• WHAT THIS TASK INVOLVES:
Check every line of the data and copy the ones where "huangzong" appears.

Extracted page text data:
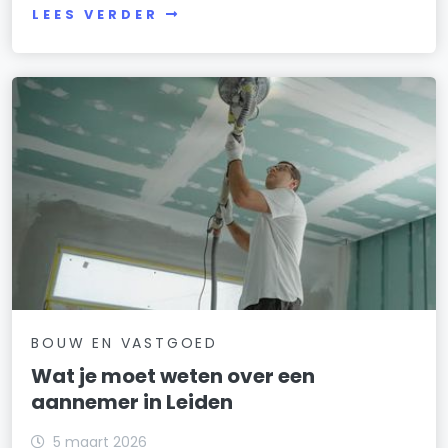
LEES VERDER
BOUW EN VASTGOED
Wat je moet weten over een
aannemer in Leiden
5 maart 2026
---
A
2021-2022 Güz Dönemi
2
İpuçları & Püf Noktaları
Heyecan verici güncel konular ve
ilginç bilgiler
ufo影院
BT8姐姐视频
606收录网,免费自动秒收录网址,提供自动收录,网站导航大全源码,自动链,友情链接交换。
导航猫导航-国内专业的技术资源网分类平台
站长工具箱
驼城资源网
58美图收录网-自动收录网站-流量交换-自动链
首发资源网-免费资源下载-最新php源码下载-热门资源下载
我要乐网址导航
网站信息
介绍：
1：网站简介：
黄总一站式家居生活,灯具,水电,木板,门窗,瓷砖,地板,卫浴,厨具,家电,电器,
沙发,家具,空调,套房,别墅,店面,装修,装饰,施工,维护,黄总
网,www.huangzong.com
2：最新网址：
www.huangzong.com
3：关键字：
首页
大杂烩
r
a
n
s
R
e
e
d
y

• EXERCISE OUTPUT:
网,www.huangzong.com
www.huangzong.com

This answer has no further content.